Although only two sightings on the wild are presented here, previously in the marine surveys realized during a period of over five years and the detailed report of marine mammals compiled from the central coast of Oaxaca (Meraz and Sánchez-Díaz 2008; Hernández-Guillen 2016). The presence of M. peruvianus had not been verified. Pitman et al. (1987) describes the behaviour of this species like other members of the genus, where its behaviour repertoire, at least when it is at the surface, appears to be limited and stereotyped. It is usually seen rolling over slowly at the surface or traveling at a moderate pace and in fairly tight groups when more than one animal is present.
Several authors have considered the limitations and possibilities of strandings information (e. g., Klinowska 1985). For instance, the proportion of species in the stranding record reflect the relative abundance of live animals of the species in the respective region and therefore, it may also reflect nothing more than a general region of occurrence and may not be related to a specific habitat preference (Norman et al. 2004), as it was the case with M. peruvianus recorded in this work.

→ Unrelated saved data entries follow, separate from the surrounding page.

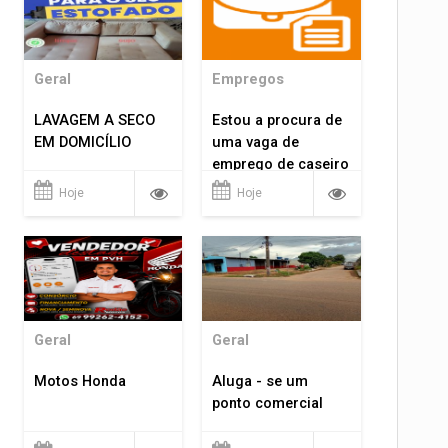
Geral
Empregos
LAVAGEM A SECO
Estou a procura de
EM DOMICÍLIO
uma vaga de
emprego de caseiro
em porto velho
Hoje
Hoje
rondônia
Geral
Geral
Motos Honda
Aluga - se um
ponto comercial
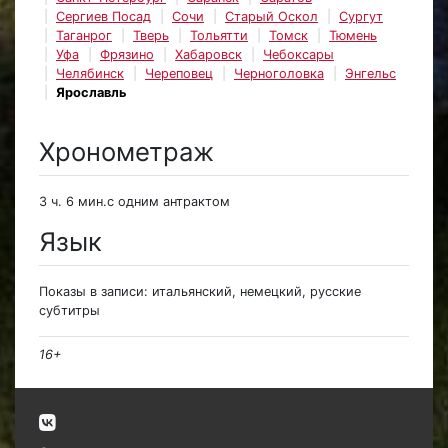
Сергиев Посад
Сочи
Старый Оскол
Сургут
Таганрог
Тверь
Тольятти
Томск
Тюмень
Уфа
Фрязино
Хабаровск
Чебоксары
Челябинск
Череповец
Черноголовка
Энгельс
Ярославль
Хронометраж
3 ч. 6 мин.с одним антрактом
Язык
Показы в записи: итальянский, немецкий, русские
субтитры
16+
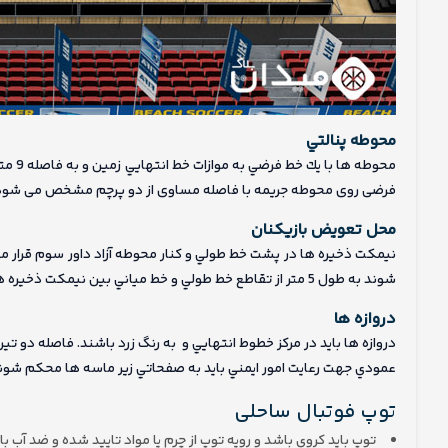
محوطه پنالتي
محوطه
فرضی روی محوطه جریمه با فاصله مساوی از دو پرچم مشخص می شود
محل تعويض بازيكنان
نيمكت ذخيره ها در پشت خط طولي و کنار محوطه آزاد داور سوم قرار می
شوند به طول 5 متر از تقاطع خط طولي و خط مياني بين نيمكت ذخيره ها قرار دارد. مابين اين منطقه و محل داور سوم بايد خالي بماند.
دروازه ها
عمودي جهت رعايت امور ايمني بايد به صفحاتي زير ماسه ها محکم شون
توپ فوتبال ساحلی
توپ بايد كروي باشد و رويه توپ از چرم يا مواد تایيد شده و ضد آب با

Another limitations of strandings are related with the physical oceanographic features that brought the carcass to shore. Surface currents and wind determine when and where an animal strands (Rice 1998). However, in this particular case the individual was found alive on the beach. Other environmental factors might influence carcass distribution: water temperature affecting decomposition rate, degree of buoyancy (e. g., some cetaceans might sink soon after death while other float) and biodegradation/scavenging of the carcass before it reaches the shore (Rice 1998).

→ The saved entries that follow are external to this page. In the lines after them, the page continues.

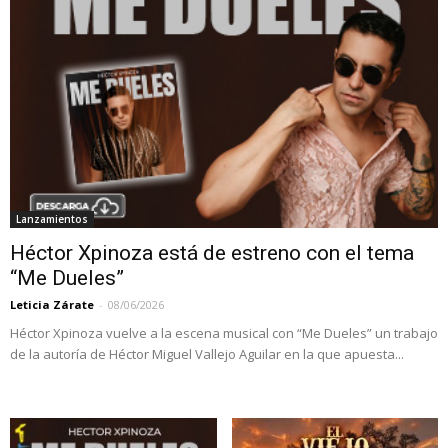
Lanzamientos
Héctor Xpinoza está de estreno con el tema
“Me Dueles”
Leticia Zárate
-
08/06/2026
Héctor Xpinoza vuelve a la escena musical con “Me Dueles” un trabajo
de la autoría de Héctor Miguel Vallejo Aguilar en la que apuesta...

The collapsed lungs found in the carcass, probably resulted from an apnea state, and were related with dysbarism (Binyy and Shockley 2014). This is a condition that occurs when there is a change in the surrounding pressure during a prolonged diving or moving to places of different altitudes and occur when pressure increases or decreases and includes conditions such as decompression sickness, barotraumas, nitrogen narcosis, high pressure nervous system and atrial gas embolism (Binyy and Shockley 2014).

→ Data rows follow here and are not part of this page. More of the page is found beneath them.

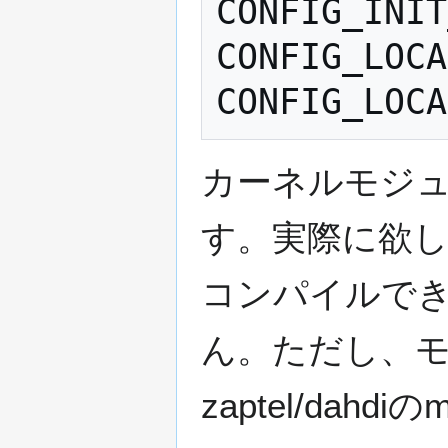
CONFIG_INIT
CONFIG_LOC
カーネルモジュー
す。実際に欲し
コンパイルでき
ん。ただし、
zaptel/da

Specific protocols for examinations and necropsies differ from examiner to examiner depending on the nature of the investigative inquiry, the experience of the examiner(s), the ultimate analysis envisioned for the samples collected, and the sizes or species involved (Norman et al. 2004). However, in Mexico no exist the practice of necropsies in wild animal, except the stranding record of Ziphius cavirostris at isla Guadalupe, Mexico (Gallo-Reynoso and Hoyos-Padilla 2015). The necropsy protocols will provide guidelines for more comprehensive necropsies and diseases (Waltzek et al. 2012) and will contribute to gathering important knowledge about the health of marine mammals and the threats they face.